KKR, which in July set plans to become publicly traded company by buying an affiliated fund, said the rocky financial markets and difficult access to cheap credit has made it difficult to do large buyouts.
“The lack of credit has materially hindered the initiation of new, large-sized transactions for our private equity segment and, together with declines in valuations of equity and debt securities, has adversely impacted our recent operating results,” KKR said in the filing.
KKR’s total investment loss for the first half of 2008 compared with a total investment profit of $3.4 million in the first half of 2007, the filing said.

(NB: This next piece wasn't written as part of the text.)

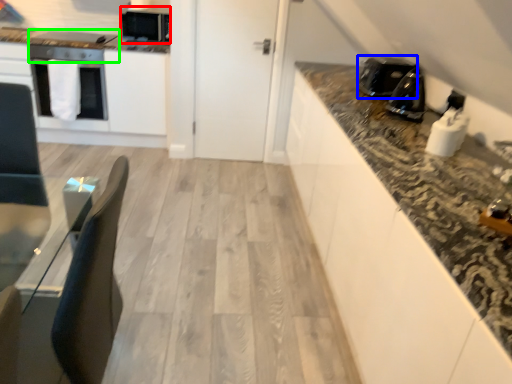 Question: Considering the real-world distances, which object is closest to appliance (highlighted by a red box)? kitchen appliance (highlighted by a blue box) or appliance (highlighted by a green box).

Choices:
 (A) kitchen appliance
 (B) appliance

Answer: (B) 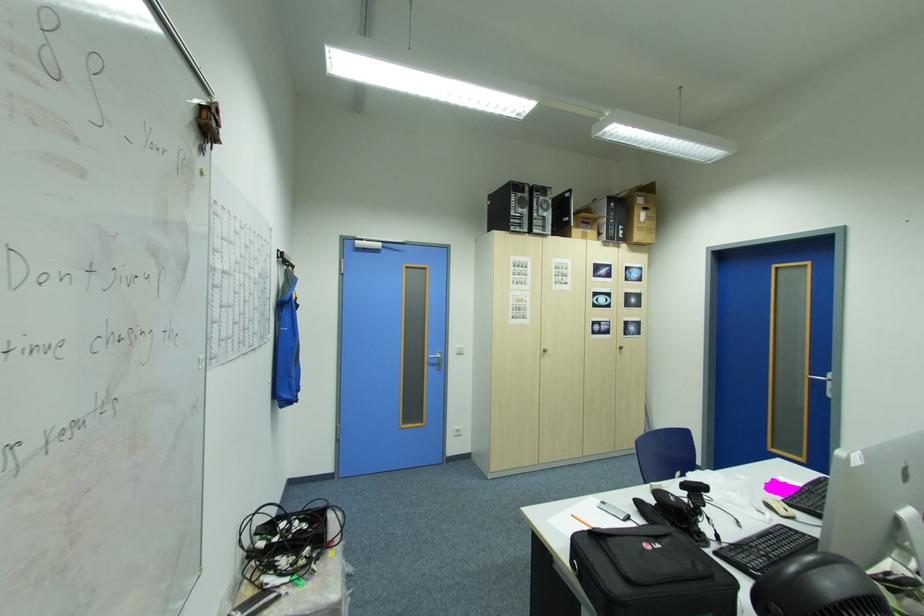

Its net loss for the first six months of 2008 totals $1.1 million, compared with a profit of $667.4 million, according to a filing with the U.S. Securities and Exchange Commission.
KKR, which has made investments investments in numerous household names such as Toys R Us, mattress maker Sealy and asset manager Legg Mason, said its fee income in the first half of the year was $135.3 million, compared with $115.4 million a year ago.
“If conditions further deteriorate, our business could be affected in different ways,” the private equity firm said.
“Our profitability may also be adversely affected by our fixed costs and the possibility that we would be unable to scale back other costs within a time frame sufficient to match any decreases in net income relating to changes in market and economic conditions.”
Blackstone Group LP, which became the first big U.S. private equity firm to go public when it listed in June 2007, just before the credit crunch, has seen its earnings hit and its shares drop sharply from their $31 listing price. Blackstone shares closed Monday at $16.24, down $1.48, on the New York Stock Exchange.
Founded in 1976, KKR rose to prominence during the debt- fueled leverage buyout (LBO) craze of the 1980s. The firm carried out its first $1 billion LBO in 1984 and was involved in dozens of deals building up to the decade-defining 1988-1989 buyout of RJR Nabisco, which was immortalized in the best selling book “Barbarians at the Gate: The Fall of RJR Nabisco.”